First, is there any particular reasons why accelerating an object from 1m/s to 2m/s requires less work than accelerating from 2m/s to 3m/s?
It follows from the definition of work, try googling for the derivation of kinetic energy.
chingcx said:
Second, when I see another inertial frame moving 1m/s w.r.t. me, in which there is an object moving 1m/s in the same direction w.r.t. that frame. When it is subjected some forces and accelerated to 2m/s in the frame (when it is moving 3m/s in my frame).
Now the work done on the object according to someone in that frame, is not the same as the work done I said. Why is there a contradiction?
There isn't a contradiction, you are completely correct. The kinetic energy of an object is dependent on the frame of reference, as is the work done on an object.
 
thats why its is all "relative"
 
The frame of reference should be the point of application of force. For example, for a car on a road, the point of application of force is the contact patch with the pavement, and the frame of reference is the surface of the Earth at the point of contact. If the car were to be placed on a very long flatbed truck, then the frame of reference would be the surface of the flatbed truck. In the case of a propellor driven aircraft, the point of application of force is the air itself, which could be moving with respect to the surface of the Earth (headwind or tailwind).

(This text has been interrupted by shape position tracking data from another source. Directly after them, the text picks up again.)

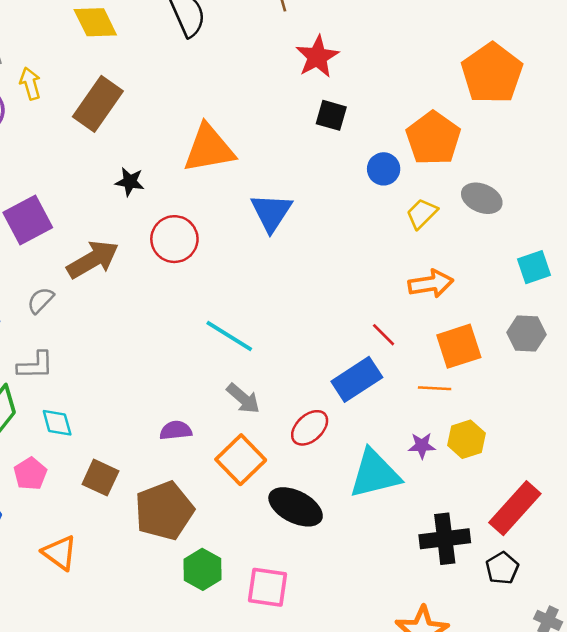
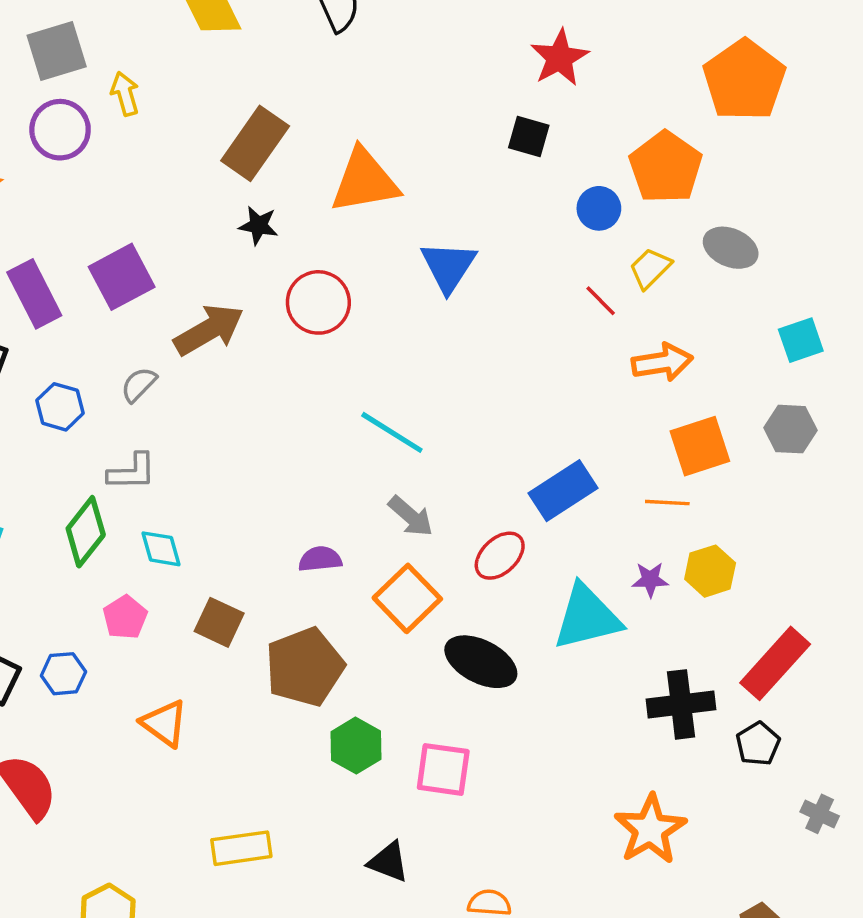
red star: (317, 57) -> (560, 58), moved
brown rectangle: (98, 104) -> (255, 143), moved
red line: (384, 335) -> (601, 301), moved

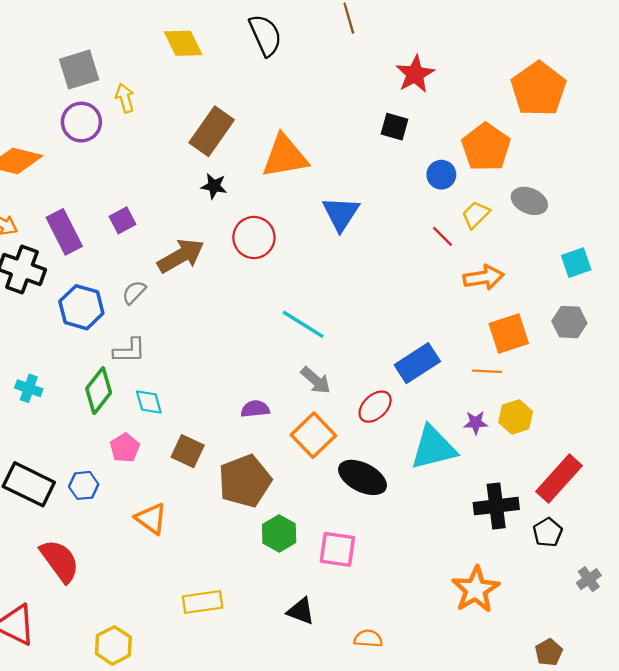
purple square: (122, 277) -> (123, 220), size x0.6
blue hexagon: (60, 407) -> (81, 307), size x1.4
gray cross: (820, 814) -> (589, 579), turned 30

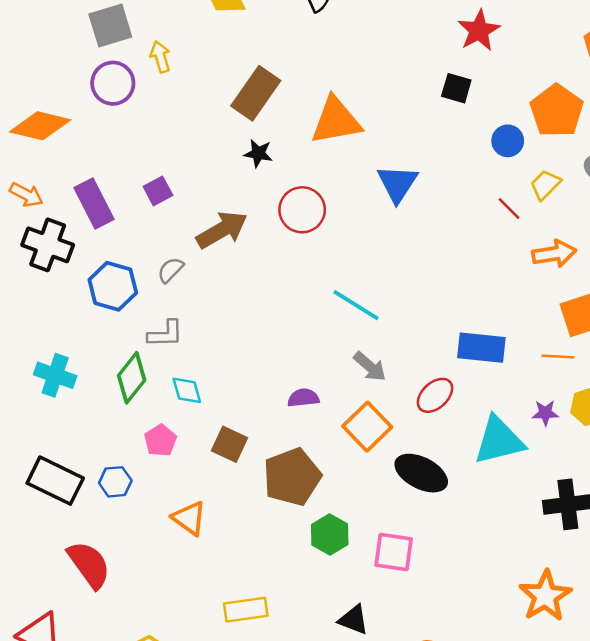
blue rectangle: (417, 363) -> (481, 348), turned 39
cyan cross: (29, 388) -> (55, 375), size x1.4

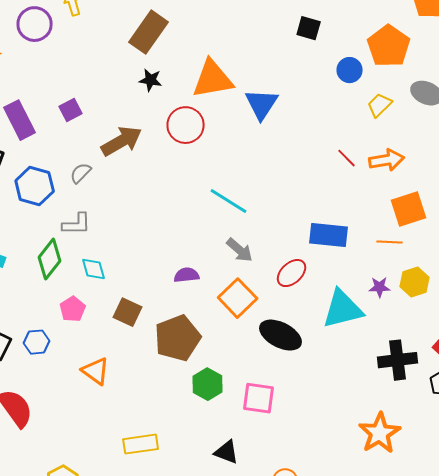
orange triangle: (336, 121) -> (213, 79), moved
red line: (509, 209) -> (347, 158), moved

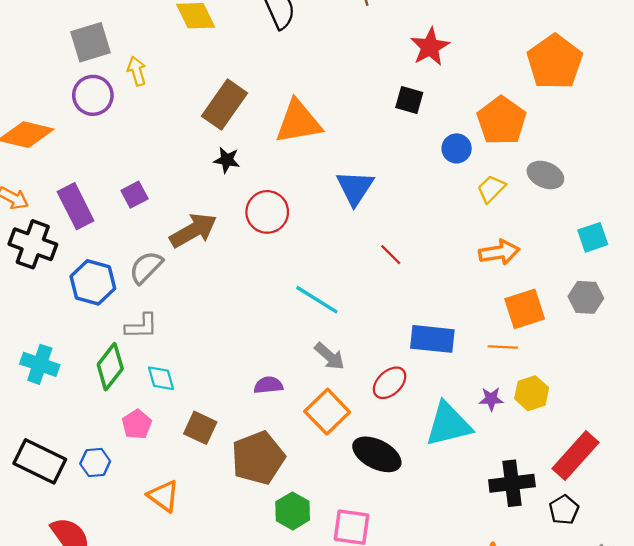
orange triangle: (213, 79) -> (298, 122), moved
red line: (347, 158) -> (391, 255), moved
gray semicircle: (81, 173) -> (146, 267), size x1.4

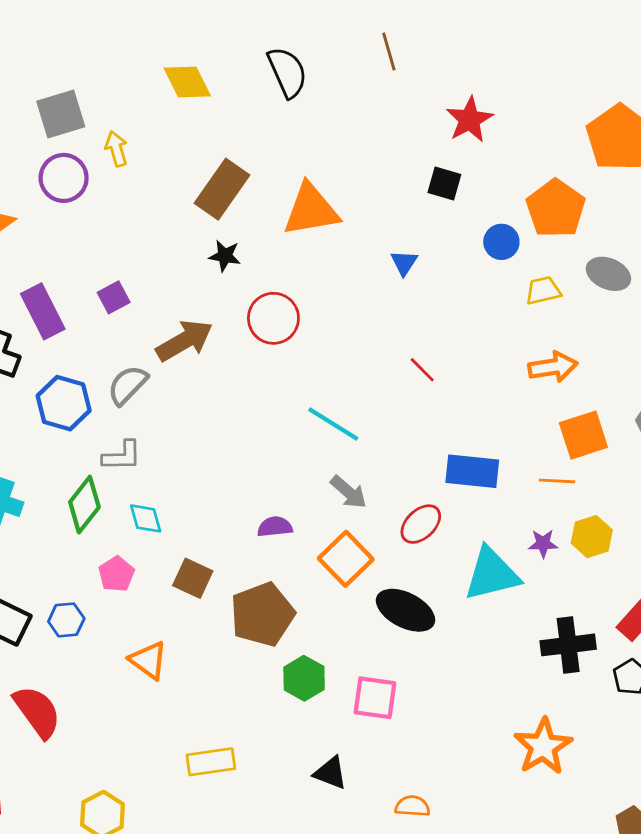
blue triangle: (355, 188) -> (404, 263), moved, size x0.6
yellow trapezoid: (491, 189) -> (543, 291), turned 32

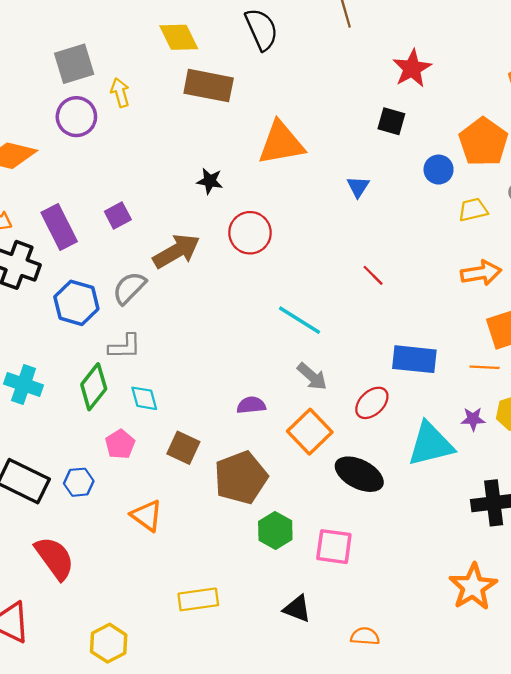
brown rectangle: (222, 189) -> (209, 86), moved, turned 66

Work done equals force times distance relative to the point of application (or the line integral of F ds from point A to point B).

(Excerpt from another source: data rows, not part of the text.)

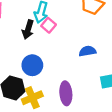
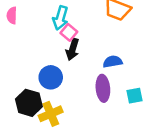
black arrow: (28, 30) -> (73, 49), moved
purple ellipse: (66, 93) -> (103, 88), moved

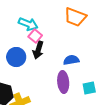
cyan arrow: (60, 18) -> (28, 24), turned -84
blue circle: (51, 77) -> (16, 57), moved

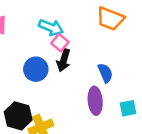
blue semicircle: (71, 60) -> (105, 73), turned 77

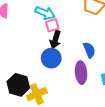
pink square: (60, 43) -> (52, 25), turned 32
blue circle: (36, 69) -> (51, 58), moved

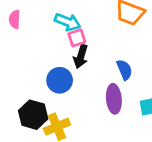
blue circle: (51, 58) -> (60, 80), moved

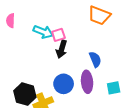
cyan arrow: (68, 22) -> (43, 32), moved
blue circle: (60, 80) -> (64, 84), moved

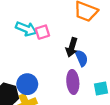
black arrow: (62, 49) -> (72, 47), moved
blue circle: (64, 84) -> (27, 84), moved

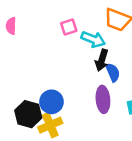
cyan arrow: (26, 29) -> (93, 39), moved
pink square: (42, 32) -> (69, 27), moved

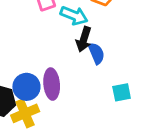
purple ellipse: (103, 99) -> (52, 84), moved

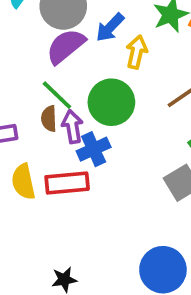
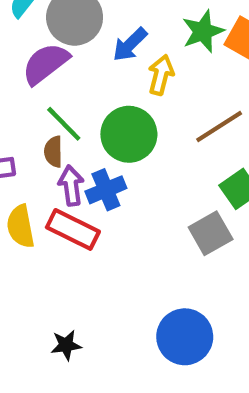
purple semicircle: (66, 46) -> (46, 64), moved
purple arrow: (72, 127) -> (71, 186), moved
red rectangle: (67, 183) -> (73, 229), turned 30

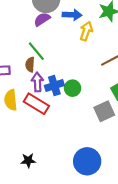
blue arrow: (130, 45) -> (72, 15), turned -138
purple semicircle: (46, 64) -> (42, 19), moved, size x0.7
green circle: (129, 134) -> (73, 88), moved, size x0.6

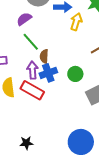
purple semicircle: (42, 19) -> (24, 19), moved
brown semicircle: (30, 65) -> (44, 56), moved
green circle: (73, 88) -> (75, 74), moved

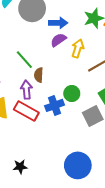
purple semicircle: (24, 19) -> (58, 40), moved
yellow arrow: (76, 22) -> (78, 48), moved
blue cross: (48, 73) -> (55, 105), moved

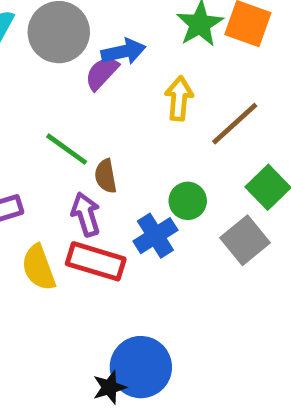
purple semicircle: (58, 40) -> (102, 73), moved
blue circle: (78, 165) -> (141, 367), moved

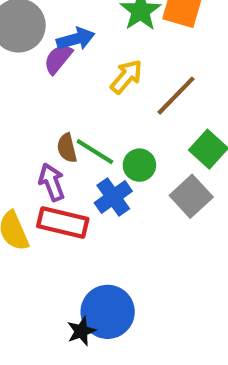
yellow arrow: (179, 98) -> (126, 77), turned 39
green line: (67, 149) -> (95, 152), moved

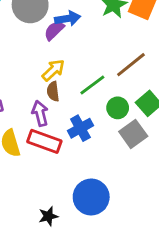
yellow arrow: (126, 77) -> (53, 70), moved
green line: (95, 152) -> (92, 85), moved, turned -76
green circle: (139, 165) -> (118, 108), moved
blue circle: (108, 312) -> (91, 197), moved

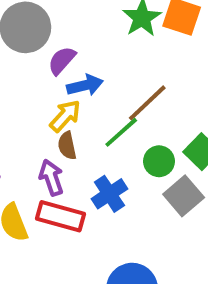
blue arrow: (68, 18) -> (85, 85), moved
brown line: (131, 65) -> (147, 103), moved

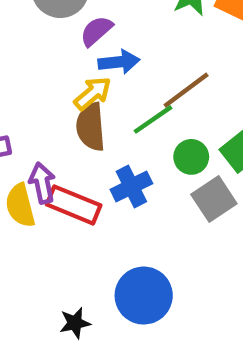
brown semicircle: (67, 146) -> (91, 127), size x1.5
purple arrow: (51, 178) -> (42, 183), moved

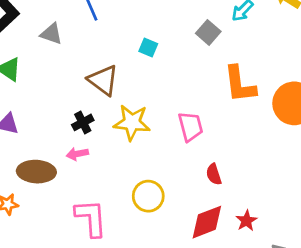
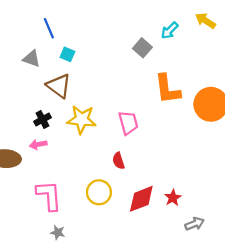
gray triangle: (51, 34) -> (32, 59), moved
cyan square: (148, 47) -> (67, 54), moved
red semicircle: (214, 174) -> (119, 161), moved
yellow circle: (148, 196) -> (99, 192), moved

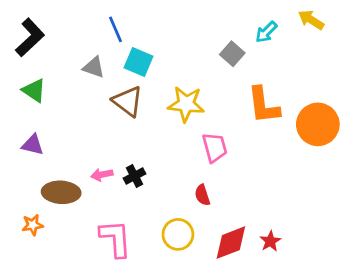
cyan square: (67, 54) -> (139, 62), size x1.5
black cross: (42, 119) -> (134, 176), moved
yellow star: (82, 119) -> (186, 104), moved

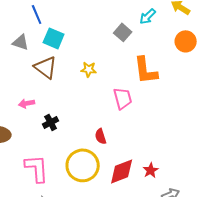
yellow star: (186, 104) -> (89, 69), size x0.6
orange circle: (318, 124) -> (186, 41), moved, size x0.7
pink trapezoid: (215, 147) -> (123, 98), moved
pink arrow: (102, 175) -> (27, 103), moved
yellow circle: (178, 234) -> (83, 165), size x1.4

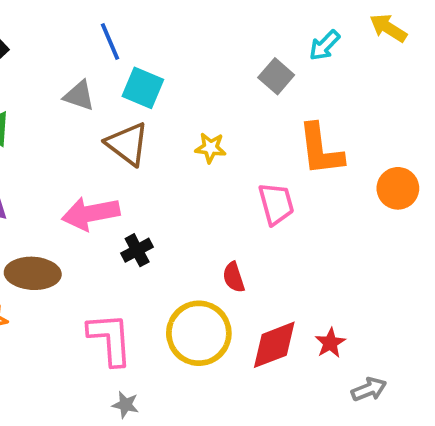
orange circle: (186, 41) -> (398, 188), moved
pink arrow: (27, 103) -> (91, 213), size x1.8

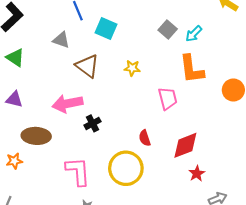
cyan arrow: (324, 45) -> (194, 34), moved
cyan square: (143, 88) -> (106, 28), moved
red diamond: (274, 345) -> (185, 145), moved

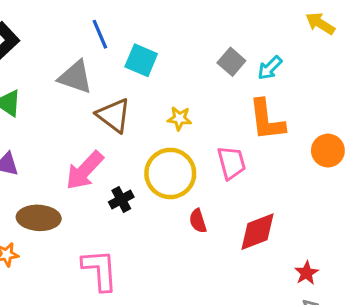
gray triangle: (61, 40) -> (75, 77), size x1.4
pink arrow: (67, 104) -> (85, 170), turned -36
yellow circle: (126, 168) -> (170, 173), moved
red star: (197, 173) -> (306, 273), moved

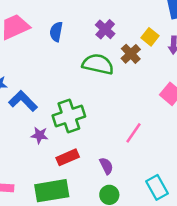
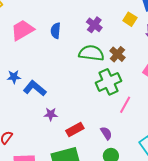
yellow square: (150, 37) -> (130, 19), moved
brown cross: (131, 54) -> (117, 54), moved
green cross: (69, 116) -> (108, 82), moved

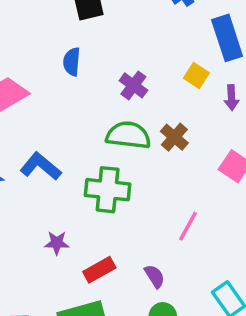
blue semicircle: (56, 31) -> (72, 62), moved
green cross: (108, 82) -> (108, 190), moved, turned 30
blue L-shape: (35, 88) -> (41, 166), moved

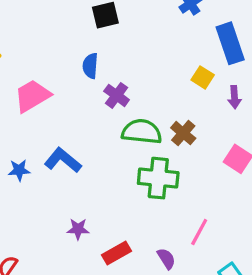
purple cross: (133, 85) -> (117, 95), moved
green cross: (108, 190) -> (158, 178), moved
pink line: (188, 226) -> (199, 232), moved

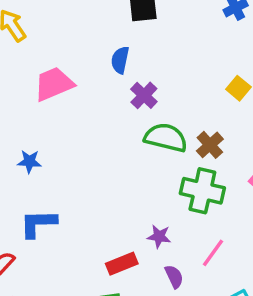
blue L-shape: (63, 160) -> (38, 223), moved, turned -48
green cross: (158, 178) -> (202, 191), moved
purple star: (78, 229) -> (159, 236), moved

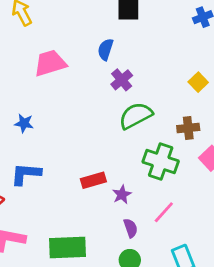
green semicircle: (166, 138) -> (136, 116), turned -48
brown cross: (210, 145) -> (188, 128), moved, turned 30
purple star: (159, 236) -> (122, 195), turned 30
red rectangle: (122, 264) -> (93, 180), moved

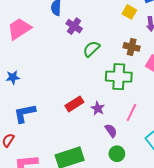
green semicircle: (136, 116) -> (91, 49), size x0.7
brown cross: (188, 128) -> (132, 47), turned 35

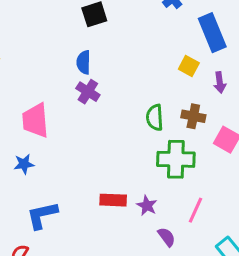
purple cross: (74, 26) -> (88, 92), moved
pink trapezoid: (19, 29) -> (35, 120), moved, turned -60
green semicircle: (91, 49) -> (155, 118), moved, turned -48
red rectangle: (74, 104) -> (113, 200), turned 36

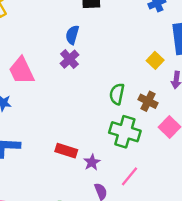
pink trapezoid: (35, 120) -> (22, 71), turned -36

In the case of a rocket in outerspace, there's nothing to apply a force to, so there's no change in momentum. Instead the rocket expells small bits of itself, spent fuel, at high velocity, and the thrust is the result of the mass of the spent fuel times it's net overall acceleration. Work is done on the spent fuel accelerated in one direction, and on the rocket accelerated in the opposite direction. The result of this work is a change in the total kinetic energy of spent fuel and rocket, and the sum of these two components of energy will be the same regardless of the frame of reference (within reason). The proper frame of reference is the rocket's engine, since that it the point of application of force.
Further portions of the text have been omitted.